A faithful copy of all the data below, please; leave no line out.
[Data supplied]
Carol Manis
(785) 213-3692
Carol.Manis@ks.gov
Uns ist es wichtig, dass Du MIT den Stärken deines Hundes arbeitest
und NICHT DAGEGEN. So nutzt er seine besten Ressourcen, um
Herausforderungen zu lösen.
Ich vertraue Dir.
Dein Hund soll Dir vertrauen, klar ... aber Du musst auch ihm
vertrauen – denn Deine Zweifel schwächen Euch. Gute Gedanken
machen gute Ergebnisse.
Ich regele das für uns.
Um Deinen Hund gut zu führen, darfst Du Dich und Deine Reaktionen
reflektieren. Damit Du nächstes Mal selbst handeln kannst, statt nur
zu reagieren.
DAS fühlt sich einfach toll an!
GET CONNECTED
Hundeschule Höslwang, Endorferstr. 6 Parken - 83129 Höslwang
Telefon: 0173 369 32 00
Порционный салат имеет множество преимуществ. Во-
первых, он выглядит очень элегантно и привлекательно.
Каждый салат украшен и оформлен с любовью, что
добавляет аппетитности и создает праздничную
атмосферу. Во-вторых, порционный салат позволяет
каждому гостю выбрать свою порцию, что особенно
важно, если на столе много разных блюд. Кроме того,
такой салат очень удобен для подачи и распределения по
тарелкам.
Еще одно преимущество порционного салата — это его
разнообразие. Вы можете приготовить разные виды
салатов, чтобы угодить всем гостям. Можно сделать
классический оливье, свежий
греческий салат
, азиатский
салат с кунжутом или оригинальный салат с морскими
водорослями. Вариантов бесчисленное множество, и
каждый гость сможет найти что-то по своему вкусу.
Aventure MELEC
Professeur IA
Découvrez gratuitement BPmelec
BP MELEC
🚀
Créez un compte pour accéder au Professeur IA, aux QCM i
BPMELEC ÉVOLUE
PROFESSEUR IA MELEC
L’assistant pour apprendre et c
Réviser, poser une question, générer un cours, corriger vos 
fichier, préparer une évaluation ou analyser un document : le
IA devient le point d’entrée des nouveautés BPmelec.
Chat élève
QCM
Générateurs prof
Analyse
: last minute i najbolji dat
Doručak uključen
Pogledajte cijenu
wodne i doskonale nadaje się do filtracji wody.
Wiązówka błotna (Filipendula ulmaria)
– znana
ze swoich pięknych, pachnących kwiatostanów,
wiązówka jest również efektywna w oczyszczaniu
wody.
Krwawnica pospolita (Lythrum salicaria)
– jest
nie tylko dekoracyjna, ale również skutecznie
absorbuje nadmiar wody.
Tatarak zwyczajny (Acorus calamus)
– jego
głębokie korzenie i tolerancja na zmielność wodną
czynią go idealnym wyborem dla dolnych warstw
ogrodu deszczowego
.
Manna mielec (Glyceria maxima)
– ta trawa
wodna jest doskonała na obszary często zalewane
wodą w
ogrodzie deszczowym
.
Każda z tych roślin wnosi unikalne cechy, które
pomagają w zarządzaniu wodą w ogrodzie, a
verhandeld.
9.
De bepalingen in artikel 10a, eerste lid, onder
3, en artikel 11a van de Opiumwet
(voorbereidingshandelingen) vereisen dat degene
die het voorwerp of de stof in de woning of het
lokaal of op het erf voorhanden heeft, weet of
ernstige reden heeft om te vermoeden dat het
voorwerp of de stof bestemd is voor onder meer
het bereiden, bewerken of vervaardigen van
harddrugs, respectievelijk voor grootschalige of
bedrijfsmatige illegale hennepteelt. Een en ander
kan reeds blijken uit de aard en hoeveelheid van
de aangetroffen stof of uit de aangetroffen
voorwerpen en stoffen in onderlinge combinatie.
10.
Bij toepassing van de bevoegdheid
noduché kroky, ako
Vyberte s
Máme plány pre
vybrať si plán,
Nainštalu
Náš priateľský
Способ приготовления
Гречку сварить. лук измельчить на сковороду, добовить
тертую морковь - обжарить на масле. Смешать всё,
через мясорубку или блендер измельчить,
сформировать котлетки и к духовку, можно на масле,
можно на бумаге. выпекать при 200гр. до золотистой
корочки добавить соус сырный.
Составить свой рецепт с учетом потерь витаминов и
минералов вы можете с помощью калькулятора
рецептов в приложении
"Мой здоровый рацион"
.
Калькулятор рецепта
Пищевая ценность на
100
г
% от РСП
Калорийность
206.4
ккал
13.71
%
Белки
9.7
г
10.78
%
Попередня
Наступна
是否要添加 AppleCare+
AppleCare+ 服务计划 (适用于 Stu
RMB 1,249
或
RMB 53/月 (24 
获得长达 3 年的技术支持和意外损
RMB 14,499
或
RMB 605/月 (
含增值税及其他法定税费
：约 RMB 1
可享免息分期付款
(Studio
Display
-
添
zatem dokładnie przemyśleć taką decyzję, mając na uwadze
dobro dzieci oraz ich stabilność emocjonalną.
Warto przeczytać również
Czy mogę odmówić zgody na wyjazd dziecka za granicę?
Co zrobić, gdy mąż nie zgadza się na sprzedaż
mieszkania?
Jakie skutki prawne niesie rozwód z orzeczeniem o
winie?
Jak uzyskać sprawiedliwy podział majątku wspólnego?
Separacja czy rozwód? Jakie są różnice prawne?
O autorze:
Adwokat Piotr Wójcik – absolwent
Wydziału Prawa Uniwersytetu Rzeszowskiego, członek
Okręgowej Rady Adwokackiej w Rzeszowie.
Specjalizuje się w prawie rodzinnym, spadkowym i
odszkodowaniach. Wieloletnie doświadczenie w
[/Data supplied]
• Response for this exercise:
Carol Manis
(785) 213-3692
Carol.Manis@ks.gov
Uns ist es wichtig, dass Du MIT den Stärken deines Hundes arbeitest
und NICHT DAGEGEN. So nutzt er seine besten Ressourcen, um
Herausforderungen zu lösen.
Ich vertraue Dir.
Dein Hund soll Dir vertrauen, klar ... aber Du musst auch ihm
vertrauen – denn Deine Zweifel schwächen Euch. Gute Gedanken
machen gute Ergebnisse.
Ich regele das für uns.
Um Deinen Hund gut zu führen, darfst Du Dich und Deine Reaktionen
reflektieren. Damit Du nächstes Mal selbst handeln kannst, statt nur
zu reagieren.
DAS fühlt sich einfach toll an!
GET CONNECTED
Hundeschule Höslwang, Endorferstr. 6 Parken - 83129 Höslwang
Telefon: 0173 369 32 00
Порционный салат имеет множество преимуществ. Во-
первых, он выглядит очень элегантно и привлекательно.
Каждый салат украшен и оформлен с любовью, что
добавляет аппетитности и создает праздничную
атмосферу. Во-вторых, порционный салат позволяет
каждому гостю выбрать свою порцию, что особенно
важно, если на столе много разных блюд. Кроме того,
такой салат очень удобен для подачи и распределения по
тарелкам.
Еще одно преимущество порционного салата — это его
разнообразие. Вы можете приготовить разные виды
салатов, чтобы угодить всем гостям. Можно сделать
классический оливье, свежий
греческий салат
, азиатский
салат с кунжутом или оригинальный салат с морскими
водорослями. Вариантов бесчисленное множество, и
каждый гость сможет найти что-то по своему вкусу.
Aventure MELEC
Professeur IA
Découvrez gratuitement BPmelec
BP MELEC
🚀
Créez un compte pour accéder au Professeur IA, aux QCM i
BPMELEC ÉVOLUE
PROFESSEUR IA MELEC
L’assistant pour apprendre et c
Réviser, poser une question, générer un cours, corriger vos 
fichier, préparer une évaluation ou analyser un document : le
IA devient le point d’entrée des nouveautés BPmelec.
Chat élève
QCM
Générateurs prof
Analyse
: last minute i najbolji dat
Doručak uključen
Pogledajte cijenu
wodne i doskonale nadaje się do filtracji wody.
Wiązówka błotna (Filipendula ulmaria)
– znana
ze swoich pięknych, pachnących kwiatostanów,
wiązówka jest również efektywna w oczyszczaniu
wody.
Krwawnica pospolita (Lythrum salicaria)
– jest
nie tylko dekoracyjna, ale również skutecznie
absorbuje nadmiar wody.
Tatarak zwyczajny (Acorus calamus)
– jego
głębokie korzenie i tolerancja na zmielność wodną
czynią go idealnym wyborem dla dolnych warstw
ogrodu deszczowego
.
Manna mielec (Glyceria maxima)
– ta trawa
wodna jest doskonała na obszary często zalewane
wodą w
ogrodzie deszczowym
.
Każda z tych roślin wnosi unikalne cechy, które
pomagają w zarządzaniu wodą w ogrodzie, a
verhandeld.
9.
De bepalingen in artikel 10a, eerste lid, onder
3, en artikel 11a van de Opiumwet
(voorbereidingshandelingen) vereisen dat degene
die het voorwerp of de stof in de woning of het
lokaal of op het erf voorhanden heeft, weet of
ernstige reden heeft om te vermoeden dat het
voorwerp of de stof bestemd is voor onder meer
het bereiden, bewerken of vervaardigen van
harddrugs, respectievelijk voor grootschalige of
bedrijfsmatige illegale hennepteelt. Een en ander
kan reeds blijken uit de aard en hoeveelheid van
de aangetroffen stof of uit de aangetroffen
voorwerpen en stoffen in onderlinge combinatie.
10.
Bij toepassing van de bevoegdheid
noduché kroky, ako
Vyberte s
Máme plány pre
vybrať si plán,
Nainštalu
Náš priateľský
Способ приготовления
Гречку сварить. лук измельчить на сковороду, добовить
тертую морковь - обжарить на масле. Смешать всё,
через мясорубку или блендер измельчить,
сформировать котлетки и к духовку, можно на масле,
можно на бумаге. выпекать при 200гр. до золотистой
корочки добавить соус сырный.
Составить свой рецепт с учетом потерь витаминов и
минералов вы можете с помощью калькулятора
рецептов в приложении
"Мой здоровый рацион"
.
Калькулятор рецепта
Пищевая ценность на
100
г
% от РСП
Калорийность
206.4
ккал
13.71
%
Белки
9.7
г
10.78
%
Попередня
Наступна
是否要添加 AppleCare+
AppleCare+ 服务计划 (适用于 Stu
RMB 1,249
或
RMB 53/月 (24 
获得长达 3 年的技术支持和意外损
RMB 14,499
或
RMB 605/月 (
含增值税及其他法定税费
：约 RMB 1
可享免息分期付款
(Studio
Display
-
添
zatem dokładnie przemyśleć taką decyzję, mając na uwadze
dobro dzieci oraz ich stabilność emocjonalną.
Warto przeczytać również
Czy mogę odmówić zgody na wyjazd dziecka za granicę?
Co zrobić, gdy mąż nie zgadza się na sprzedaż
mieszkania?
Jakie skutki prawne niesie rozwód z orzeczeniem o
winie?
Jak uzyskać sprawiedliwy podział majątku wspólnego?
Separacja czy rozwód? Jakie są różnice prawne?
O autorze:
Adwokat Piotr Wójcik – absolwent
Wydziału Prawa Uniwersytetu Rzeszowskiego, członek
Okręgowej Rady Adwokackiej w Rzeszowie.
Specjalizuje się w prawie rodzinnym, spadkowym i
odszkodowaniach. Wieloletnie doświadczenie w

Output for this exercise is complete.